Fotoğrafa oldum olası bayılırım. Taa ortaokul yıllarımdan beri gittiğim her yerde fotoğraf çekmek hobim olmuştur. Tabii o zamanlar şimdiki gibi dijital imkanlar olmadığından tatile ya da özel bir yere giderken 5-6 makara film alırdık.
Fotoğraf aşkım Duru doğduktan sonra doruğa ulaştı. Duru’nun ilk aylarında “sağ kolumun uzantısı” gibi işlev gören fotoğraf makinem Duru büyüdükçe yine yanımdan ayırmadığım bir olmazsa olmazım.
Dün akşam Duru’ya banyo yaptırdım. Saçlar kurudu, lüle lüle oldu. Bir ara oyun hamuruyla oynarken baktım yüzü çok güzel, hem de pek güzel… Fotoğrafını çektim birkaç poz. O da hemen kendi oyuncak fotoğraf makinesini aldı, efendim o da benim resmimi çekecekmiş. Karşılıklı birbirimizin fotoğraflarını çektik. Sonra içeri gittik.

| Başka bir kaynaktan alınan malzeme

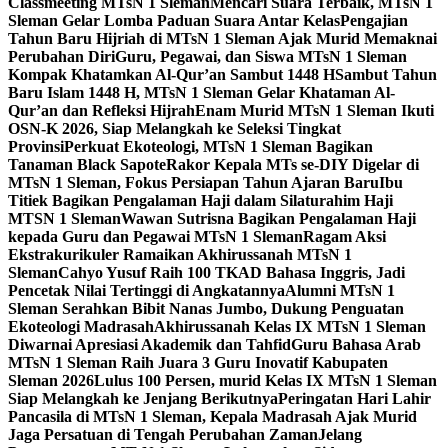
Classmeeting MTsN 1 Sleman
Mencari Suara Terbaik, MTsN 1
Sleman Gelar Lomba Paduan Suara Antar Kelas
Pengajian
Tahun Baru Hijriah di MTsN 1 Sleman Ajak Murid Memaknai
Perubahan Diri
Guru, Pegawai, dan Siswa MTsN 1 Sleman
Kompak Khatamkan Al-Qur’an Sambut 1448 H
Sambut Tahun
Baru Islam 1448 H, MTsN 1 Sleman Gelar Khataman Al-
Qur’an dan Refleksi Hijrah
Enam Murid MTsN 1 Sleman Ikuti
OSN-K 2026, Siap Melangkah ke Seleksi Tingkat
Provinsi
Perkuat Ekoteologi, MTsN 1 Sleman Bagikan
Tanaman Black Sapote
Rakor Kepala MTs se-DIY Digelar di
MTsN 1 Sleman, Fokus Persiapan Tahun Ajaran Baru
Ibu
Titiek Bagikan Pengalaman Haji dalam Silaturahim Haji
MTSN 1 Sleman
Wawan Sutrisna Bagikan Pengalaman Haji
kepada Guru dan Pegawai MTsN 1 Sleman
Ragam Aksi
Ekstrakurikuler Ramaikan Akhirussanah MTsN 1
Sleman
Cahyo Yusuf Raih 100 TKAD Bahasa Inggris, Jadi
Pencetak Nilai Tertinggi di Angkatannya
Alumni MTsN 1
Sleman Serahkan Bibit Nanas Jumbo, Dukung Penguatan
Ekoteologi Madrasah
Akhirussanah Kelas IX MTsN 1 Sleman
Diwarnai Apresiasi Akademik dan Tahfid
Guru Bahasa Arab
MTsN 1 Sleman Raih Juara 3 Guru Inovatif Kabupaten
Sleman 2026
Lulus 100 Persen, murid Kelas IX MTsN 1 Sleman
Siap Melangkah ke Jenjang Berikutnya
Peringatan Hari Lahir
Pancasila di MTsN 1 Sleman, Kepala Madrasah Ajak Murid
Jaga Persatuan di Tengah Perubahan Zaman
Jelang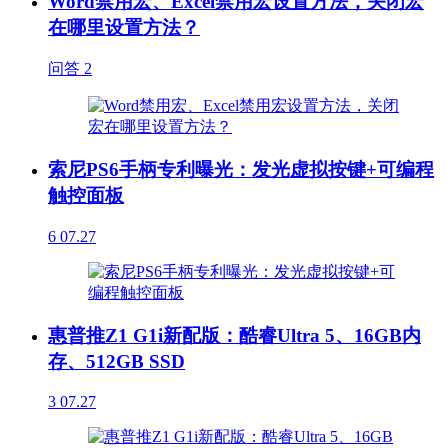
Word禁用宏、Excel禁用宏设置方法，关闭宏
在哪里设置方法？
问答
2
索尼PS6手柄专利曝光：发光虚拟按键+可编程
触控面板
6
07.27
惠普推Z1 G1i新配版：酷睿Ultra 5、16GB内
存、512GB SSD
3
07.27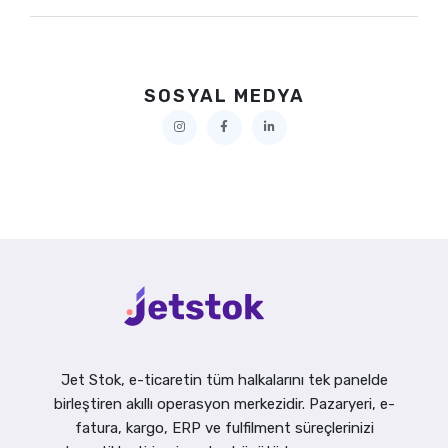
SOSYAL MEDYA
Jet Stok, e-ticaretin tüm halkalarını tek panelde
birleştiren akıllı operasyon merkezidir. Pazaryeri, e-
fatura, kargo, ERP ve fulfilment süreçlerinizi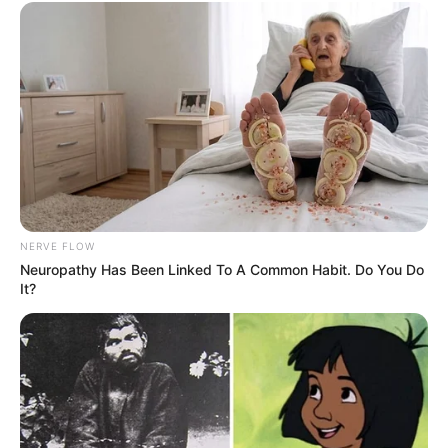
NERVE FLOW
Neuropathy Has Been Linked To A Common Habit. Do You Do
It?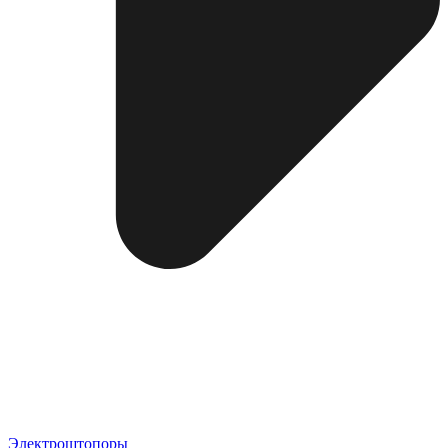
Электроштопоры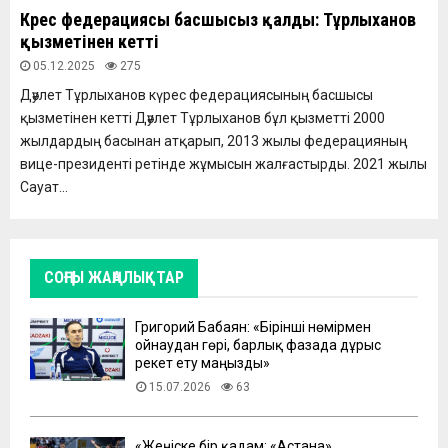
Күрес федерациясы басшысыз қалды: Тұрлыханов
қызметінен кетті
05.12.2025
275
Дәулет Тұрлыханов күрес федерациясының басшысы
қызметінен кетті Дәулет Тұрлыханов бұл қызметті 2000
жылдардың басынан атқарып, 2013 жылы федерацияның
вице-президенті ретінде жұмысын жалғастырды. 2021 жылы
Сауат...
СОҢҒЫ ЖАҢАЛЫҚТАР
Григорий Бабаян: «Бірінші нөмірмен
ойнаудан гөрі, барлық фазада дұрыс
әрекет ету маңызды»
15.07.2026
63
«Жеңіске бір қадам: «Астана»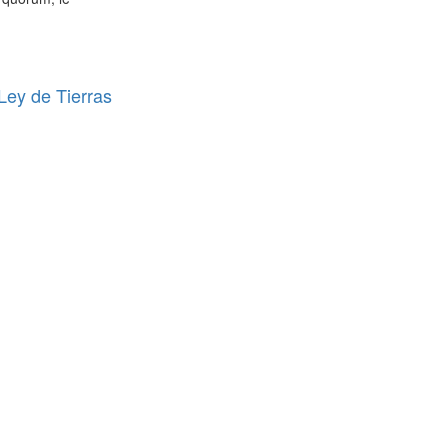
 Ley de Tierras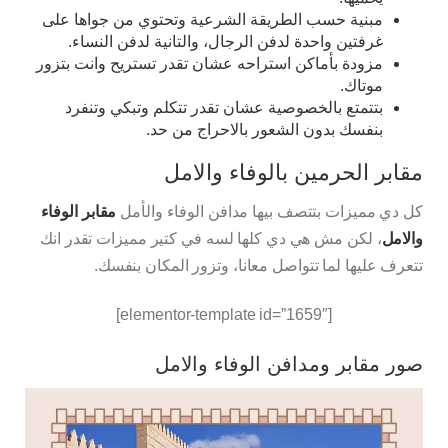
مبنية حسب الطريقة الشرعية وتحتوي من جواها على
غرفتين واحدة لدفن الرجال، والتانية لدفن النساء.
مزودة بأماكن استراحه عشان تقدر تستريح وانت بتزور
موتاك.
بتتمتع بالخصوصية عشان تقدر تتكلم وتبكي وتنفرد
بنفسك بدون الشعور بالاحراج من حد.
مقابر الحرمين بالوفاء والامل
كل دي مميزات بتتصف بيها مدافن الوفاء والأمل
مقابر الوفاء
والامل
، لكن مش هي دي كلها لسه في كتير مميزات تقدر انك
تتعرف عليها لما تتواصل معانا، وتزور المكان بنفسك.
[elementor-template id=”1659″]
صور مقابر ومدافن الوفاء والامل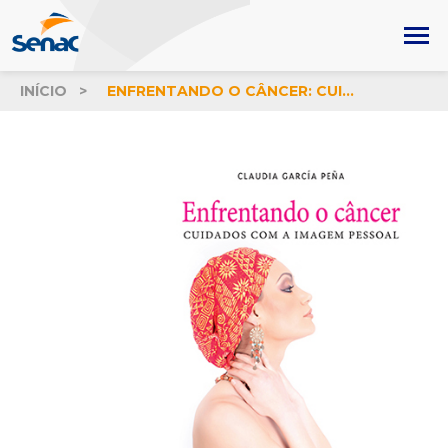
INÍCIO
ENFRENTANDO O CÂNCER: CUIDADOS COM A IMAGEM PESSOAL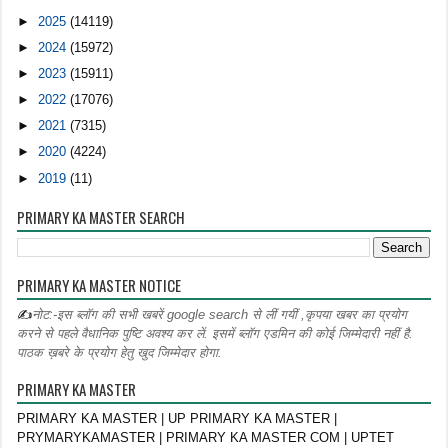
►
2025
(14119)
►
2024
(15972)
►
2023
(15911)
►
2022
(17076)
►
2021
(7315)
►
2020
(4224)
►
2019
(11)
PRIMARY KA MASTER SEARCH
PRIMARY KA MASTER NOTICE
✍
नोट:-इस ब्लॉग की सभी खबरें google search से लीं गयीं ,कृपया खबर का प्रयोग
करने से पहले वैधानिक पुष्टि अवश्य कर लें. इसमें ब्लॉग एडमिन की कोई जिम्मेदारी नहीं है.
पाठक ख़बरे के प्रयोग हेतु खुद जिम्मेदार होगा.
PRIMARY KA MASTER
PRIMARY KA MASTER | UP PRIMARY KA MASTER |
PRYMARYKAMASTER | PRIMARY KA MASTER COM | UPTET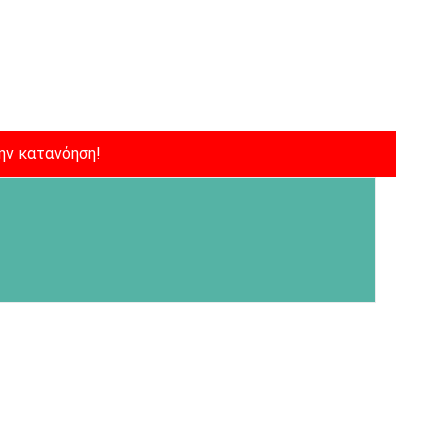
ην κατανόηση!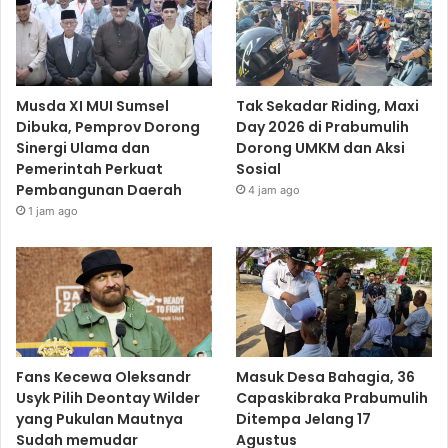
Musda XI MUI Sumsel
Tak Sekadar Riding, Maxi
Dibuka, Pemprov Dorong
Day 2026 di Prabumulih
Sinergi Ulama dan
Dorong UMKM dan Aksi
Pemerintah Perkuat
Sosial
Pembangunan Daerah
4 jam ago
1 jam ago
Fans Kecewa Oleksandr
Masuk Desa Bahagia, 36
Usyk Pilih Deontay Wilder
Capaskibraka Prabumulih
yang Pukulan Mautnya
Ditempa Jelang 17
Sudah memudar
Agustus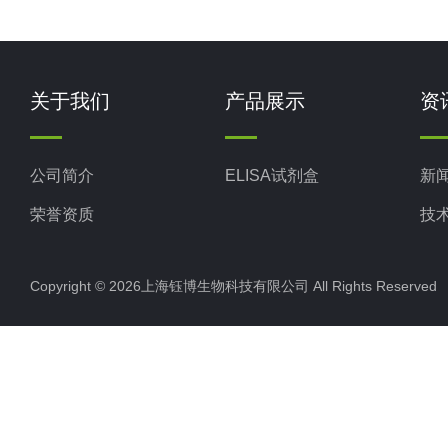
关于我们
产品展示
资
公司简介
ELISA试剂盒
新
荣誉资质
技
Copyright © 2026上海钰博生物科技有限公司 All Rights Reserv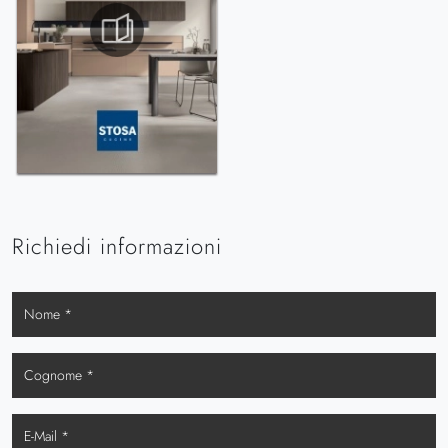
Richiedi informazioni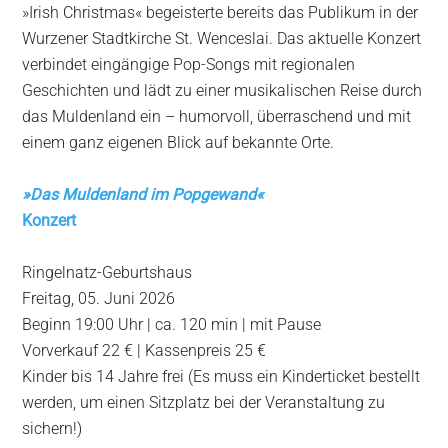
»Irish Christmas« begeisterte bereits das Publikum in der
Wurzener Stadtkirche St. Wenceslai. Das aktuelle Konzert
verbindet eingängige Pop-Songs mit regionalen
Geschichten und lädt zu einer musikalischen Reise durch
das Muldenland ein – humorvoll, überraschend und mit
einem ganz eigenen Blick auf bekannte Orte.
»Das Muldenland im Popgewand«
Konzert
Ringelnatz-Geburtshaus
Freitag, 05. Juni 2026
Beginn 19:00 Uhr | ca. 120 min | mit Pause
Vorverkauf 22 € | Kassenpreis 25 €
Kinder bis 14 Jahre frei (Es muss ein Kinderticket bestellt
werden, um einen Sitzplatz bei der Veranstaltung zu
sichern!)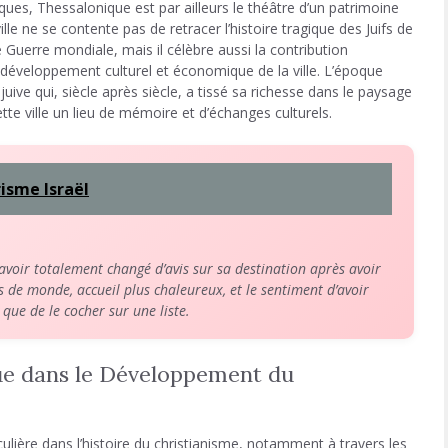
ques, Thessalonique est par ailleurs le théâtre d’un patrimoine
ille ne se contente pas de retracer l’histoire tragique des Juifs de
Guerre mondiale, mais il célèbre aussi la contribution
éveloppement culturel et économique de la ville. L’époque
juive qui, siècle après siècle, a tissé sa richesse dans le paysage
tte ville un lieu de mémoire et d’échanges culturels.
risme Israël
oir totalement changé d’avis sur sa destination après avoir
s de monde, accueil plus chaleureux, et le sentiment d’avoir
 que de le cocher sur une liste.
ue dans le Développement du
ulière dans l’histoire du christianisme, notamment à travers les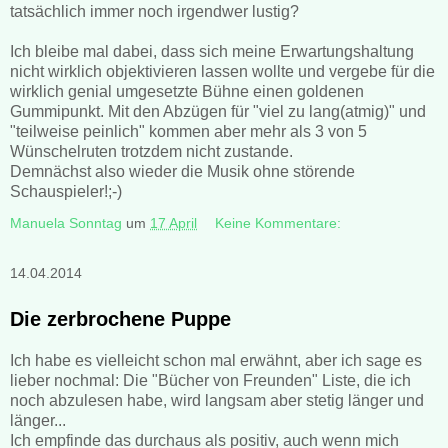
tatsächlich immer noch irgendwer lustig?
Ich bleibe mal dabei, dass sich meine Erwartungshaltung
nicht wirklich objektivieren lassen wollte und vergebe für die
wirklich genial umgesetzte Bühne einen goldenen
Gummipunkt. Mit den Abzügen für "viel zu lang(atmig)" und
"teilweise peinlich" kommen aber mehr als 3 von 5
Wünschelruten trotzdem nicht zustande.
Demnächst also wieder die Musik ohne störende
Schauspieler!;-)
Manuela Sonntag
um
17 April
Keine Kommentare:
14.04.2014
Die zerbrochene Puppe
Ich habe es vielleicht schon mal erwähnt, aber ich sage es
lieber nochmal: Die "Bücher von Freunden" Liste, die ich
noch abzulesen habe, wird langsam aber stetig länger und
länger...
Ich empfinde das durchaus als positiv, auch wenn mich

Bana şu cümleyi kurdu: Anne, benim ne zaman büyük, siyah, güzel bir fotoğraf makinem olacak?
Bu çocuk küçük falan değil, görüntüsüyle beni kandırıyor…
Verdiğim cevap: Git babana sor kızım…
Babasına soramadı nedense, ağzında bir şeyler geveleyip durdu.